[AVAILABLE DATA Boundary: Start]
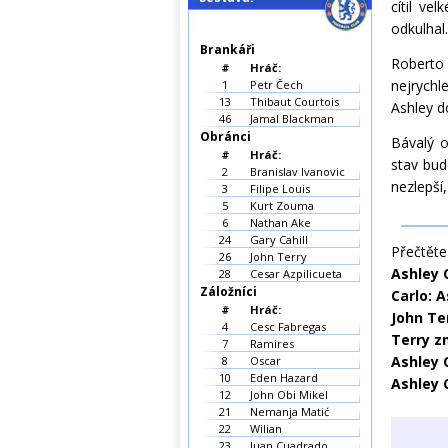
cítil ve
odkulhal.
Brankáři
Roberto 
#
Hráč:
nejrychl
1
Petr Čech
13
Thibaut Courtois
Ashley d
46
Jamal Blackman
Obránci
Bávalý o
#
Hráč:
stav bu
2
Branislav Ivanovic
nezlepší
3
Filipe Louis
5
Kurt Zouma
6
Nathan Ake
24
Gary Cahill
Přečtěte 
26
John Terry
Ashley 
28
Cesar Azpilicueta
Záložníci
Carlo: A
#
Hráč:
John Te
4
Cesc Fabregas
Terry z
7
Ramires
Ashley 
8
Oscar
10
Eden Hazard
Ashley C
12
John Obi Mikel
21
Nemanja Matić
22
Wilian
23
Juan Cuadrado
[AVAILABLE DATA Boundary: End]
[AVAILABLE DATA Boundary: Start]
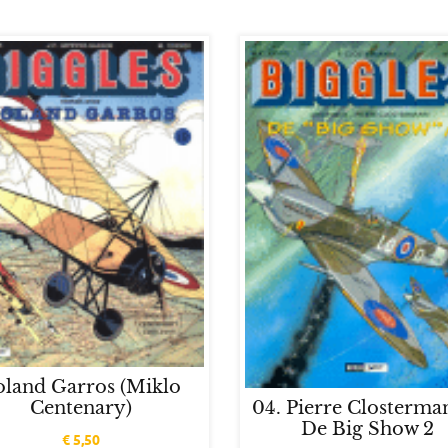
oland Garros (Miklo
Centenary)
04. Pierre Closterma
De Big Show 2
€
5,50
[AVAILABLE DATA Boundary: End]
[AVAILABLE DATA Boundary: Start]
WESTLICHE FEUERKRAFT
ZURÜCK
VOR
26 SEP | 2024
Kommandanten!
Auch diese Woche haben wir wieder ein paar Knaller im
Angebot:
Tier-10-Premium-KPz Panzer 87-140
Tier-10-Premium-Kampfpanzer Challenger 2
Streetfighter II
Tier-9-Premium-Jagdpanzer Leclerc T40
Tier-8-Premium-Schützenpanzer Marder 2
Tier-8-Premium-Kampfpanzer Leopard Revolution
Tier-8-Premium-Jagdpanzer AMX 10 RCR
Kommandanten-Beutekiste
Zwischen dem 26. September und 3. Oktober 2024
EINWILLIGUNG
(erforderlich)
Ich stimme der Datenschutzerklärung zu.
[AVAILABLE DATA Boundary: End]
*WHAT IS EXPECTED:*
Gather every line from the entries above where the word "Tier" appears, and copy them.

*SOLUTION FOR THIS TASK:*
Tier-10-Premium-KPz Panzer 87-140
Tier-10-Premium-Kampfpanzer Challenger 2
Tier-9-Premium-Jagdpanzer Leclerc T40
Tier-8-Premium-Schützenpanzer Marder 2
Tier-8-Premium-Kampfpanzer Leopard Revolution
Tier-8-Premium-Jagdpanzer AMX 10 RCR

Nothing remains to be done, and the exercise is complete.